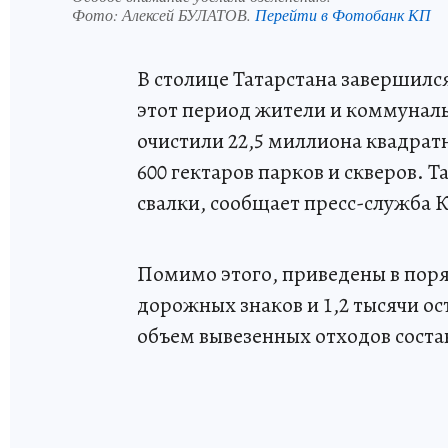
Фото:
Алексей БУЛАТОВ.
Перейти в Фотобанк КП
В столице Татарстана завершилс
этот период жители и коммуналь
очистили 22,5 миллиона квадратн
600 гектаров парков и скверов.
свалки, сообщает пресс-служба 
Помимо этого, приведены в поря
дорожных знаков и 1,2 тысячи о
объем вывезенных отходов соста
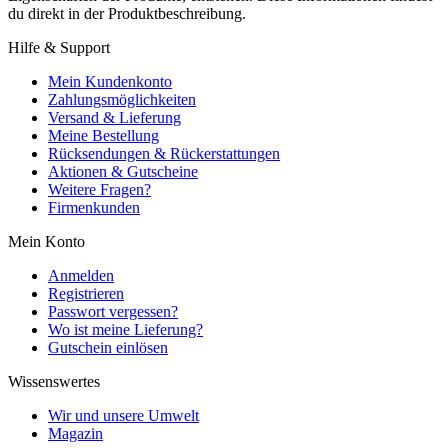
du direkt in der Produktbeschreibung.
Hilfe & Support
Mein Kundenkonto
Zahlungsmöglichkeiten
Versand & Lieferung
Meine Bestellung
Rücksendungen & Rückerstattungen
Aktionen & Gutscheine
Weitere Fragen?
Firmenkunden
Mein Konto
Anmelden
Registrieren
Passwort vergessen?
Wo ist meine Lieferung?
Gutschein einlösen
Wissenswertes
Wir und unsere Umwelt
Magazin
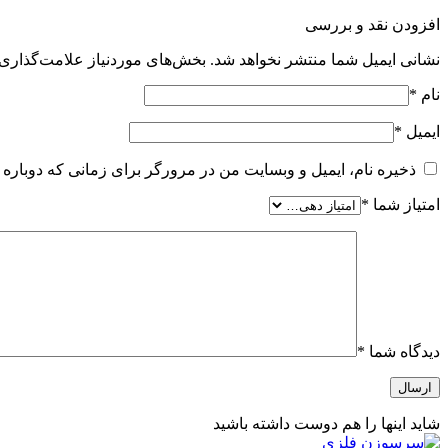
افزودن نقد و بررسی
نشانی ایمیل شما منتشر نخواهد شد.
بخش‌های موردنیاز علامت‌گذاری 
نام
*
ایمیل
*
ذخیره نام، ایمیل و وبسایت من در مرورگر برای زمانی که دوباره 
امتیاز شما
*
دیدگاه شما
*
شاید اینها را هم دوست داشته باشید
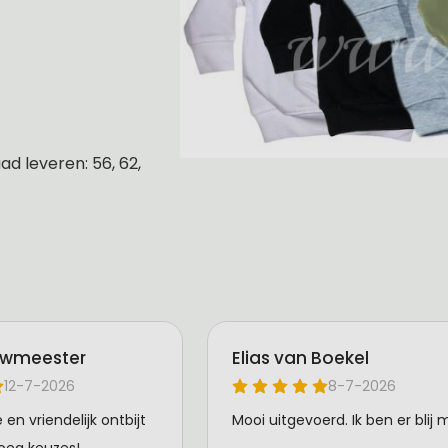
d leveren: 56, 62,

----------------

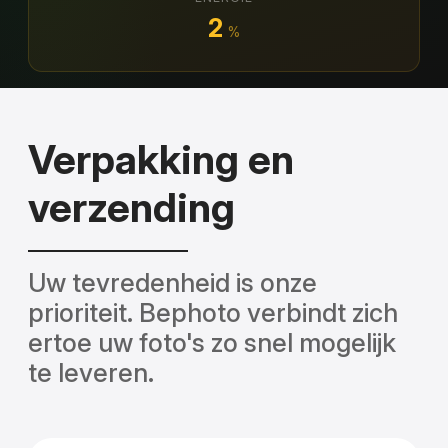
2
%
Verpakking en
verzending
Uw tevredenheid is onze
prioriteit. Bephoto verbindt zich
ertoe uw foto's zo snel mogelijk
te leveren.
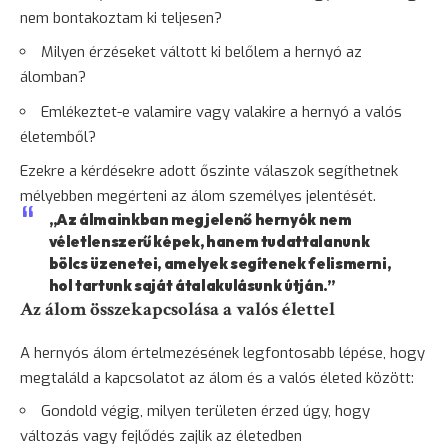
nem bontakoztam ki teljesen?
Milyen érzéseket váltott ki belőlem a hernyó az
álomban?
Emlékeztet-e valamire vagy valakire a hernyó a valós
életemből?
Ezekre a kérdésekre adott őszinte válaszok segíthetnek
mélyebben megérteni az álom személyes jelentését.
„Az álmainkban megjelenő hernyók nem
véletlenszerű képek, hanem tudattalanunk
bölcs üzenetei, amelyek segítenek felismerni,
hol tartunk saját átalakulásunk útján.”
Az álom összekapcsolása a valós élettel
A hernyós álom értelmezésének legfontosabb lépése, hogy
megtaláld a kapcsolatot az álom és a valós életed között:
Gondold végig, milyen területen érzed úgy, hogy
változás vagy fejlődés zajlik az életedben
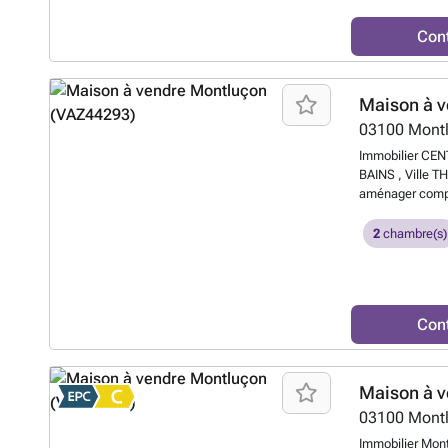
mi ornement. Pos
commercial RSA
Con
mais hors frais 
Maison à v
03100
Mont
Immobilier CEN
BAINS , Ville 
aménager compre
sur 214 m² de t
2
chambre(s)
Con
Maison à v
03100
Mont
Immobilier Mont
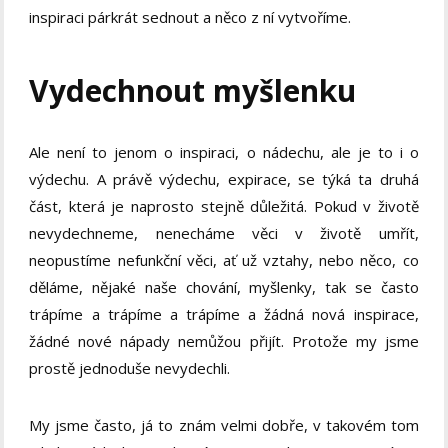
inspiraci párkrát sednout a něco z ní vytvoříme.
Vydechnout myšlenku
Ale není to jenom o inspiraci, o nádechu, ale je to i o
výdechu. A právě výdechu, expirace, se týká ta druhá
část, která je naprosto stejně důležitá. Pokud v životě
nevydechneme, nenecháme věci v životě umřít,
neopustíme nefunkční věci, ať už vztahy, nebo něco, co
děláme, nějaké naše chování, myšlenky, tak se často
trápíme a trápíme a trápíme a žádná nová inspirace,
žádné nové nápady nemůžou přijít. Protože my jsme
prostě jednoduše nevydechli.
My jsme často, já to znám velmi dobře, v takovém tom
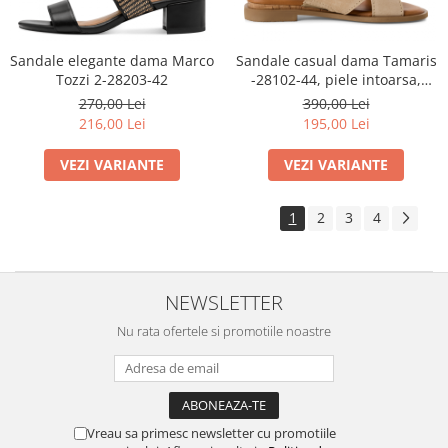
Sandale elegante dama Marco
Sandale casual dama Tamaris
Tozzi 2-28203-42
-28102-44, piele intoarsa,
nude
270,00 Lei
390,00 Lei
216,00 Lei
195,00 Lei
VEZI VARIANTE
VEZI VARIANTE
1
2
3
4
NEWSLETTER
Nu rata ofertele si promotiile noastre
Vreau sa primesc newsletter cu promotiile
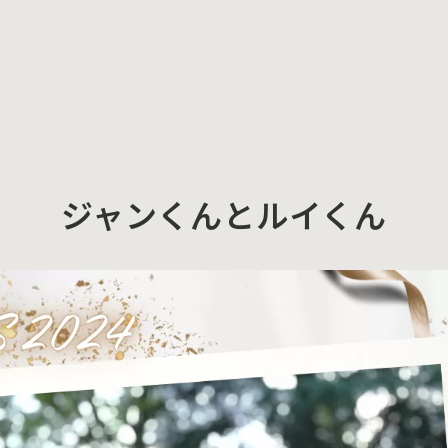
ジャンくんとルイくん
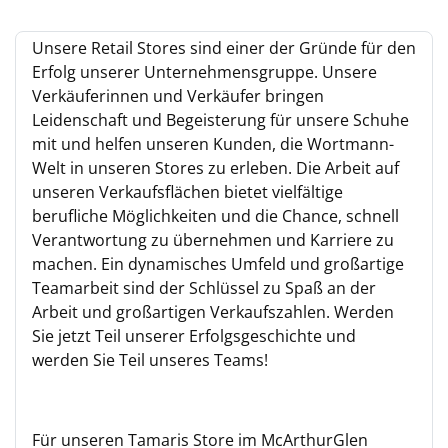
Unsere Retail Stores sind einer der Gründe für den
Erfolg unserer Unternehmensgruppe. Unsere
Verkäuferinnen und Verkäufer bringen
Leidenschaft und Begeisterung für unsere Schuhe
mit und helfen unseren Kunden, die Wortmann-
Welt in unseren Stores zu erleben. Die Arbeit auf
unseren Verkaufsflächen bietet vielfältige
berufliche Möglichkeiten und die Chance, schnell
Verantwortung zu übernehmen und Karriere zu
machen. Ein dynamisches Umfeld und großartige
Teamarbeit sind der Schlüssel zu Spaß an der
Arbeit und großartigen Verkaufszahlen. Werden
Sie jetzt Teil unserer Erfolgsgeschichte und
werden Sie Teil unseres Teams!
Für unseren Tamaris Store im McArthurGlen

----------------

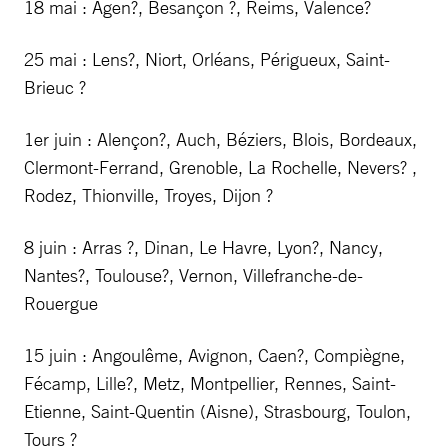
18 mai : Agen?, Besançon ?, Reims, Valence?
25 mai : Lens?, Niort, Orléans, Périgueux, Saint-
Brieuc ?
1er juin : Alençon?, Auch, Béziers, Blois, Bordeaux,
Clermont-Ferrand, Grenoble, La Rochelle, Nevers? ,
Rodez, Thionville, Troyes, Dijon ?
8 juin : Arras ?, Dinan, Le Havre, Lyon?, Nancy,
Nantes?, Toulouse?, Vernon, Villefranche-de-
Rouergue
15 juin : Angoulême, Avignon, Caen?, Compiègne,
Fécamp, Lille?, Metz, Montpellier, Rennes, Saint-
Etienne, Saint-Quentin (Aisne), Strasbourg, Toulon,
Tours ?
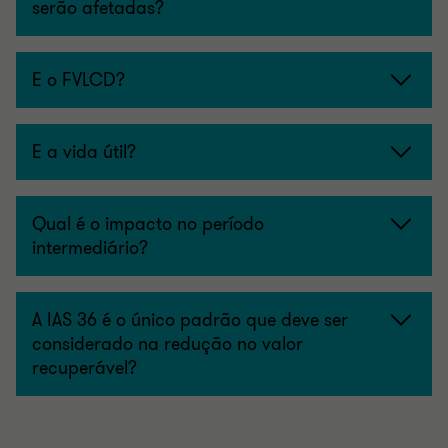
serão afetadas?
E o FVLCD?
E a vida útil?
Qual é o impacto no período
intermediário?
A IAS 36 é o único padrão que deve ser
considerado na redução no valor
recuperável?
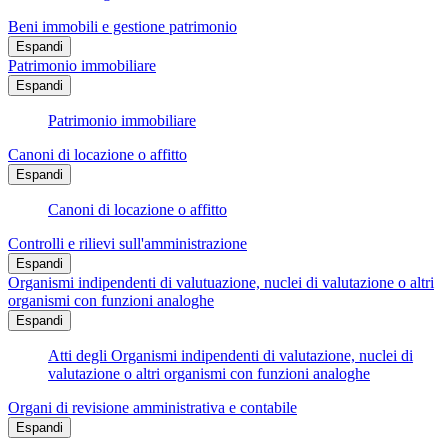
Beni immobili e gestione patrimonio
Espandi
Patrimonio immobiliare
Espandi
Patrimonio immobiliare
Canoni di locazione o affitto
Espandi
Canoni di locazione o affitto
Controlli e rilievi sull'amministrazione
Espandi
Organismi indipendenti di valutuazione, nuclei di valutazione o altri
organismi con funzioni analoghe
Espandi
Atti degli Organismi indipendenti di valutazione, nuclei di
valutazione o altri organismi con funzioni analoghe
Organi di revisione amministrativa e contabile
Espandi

----------------

- Exercise goal -
Copy out each line of the material that holds the word "Tamaris".

- Task output -
Sandale casual dama Tamaris
Für unseren Tamaris Store im McArthurGlen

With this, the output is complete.